**Extracted entries:**
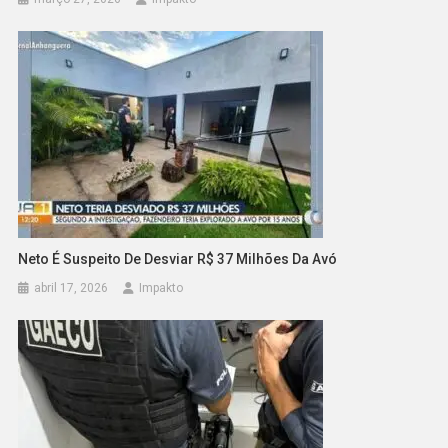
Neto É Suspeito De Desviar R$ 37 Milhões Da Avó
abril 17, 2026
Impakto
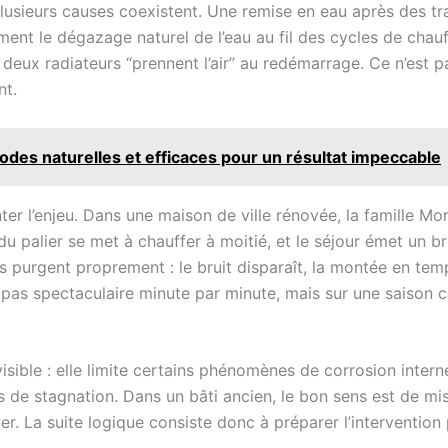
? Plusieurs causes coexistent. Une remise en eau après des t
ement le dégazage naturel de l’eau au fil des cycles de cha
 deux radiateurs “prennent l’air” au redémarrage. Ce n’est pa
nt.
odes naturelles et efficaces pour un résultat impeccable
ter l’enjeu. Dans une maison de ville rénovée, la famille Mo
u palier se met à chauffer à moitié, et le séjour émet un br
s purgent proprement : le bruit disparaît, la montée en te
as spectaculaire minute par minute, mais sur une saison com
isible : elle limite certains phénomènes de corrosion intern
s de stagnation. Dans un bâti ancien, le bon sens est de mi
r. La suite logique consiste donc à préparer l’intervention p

**Assignment:**
Search the entries for the word "Dans" and gather every line where it appears.

**Answer to this problem:**
ter l’enjeu. Dans une maison de ville rénovée, la famille Mo
s de stagnation. Dans un bâti ancien, le bon sens est de mi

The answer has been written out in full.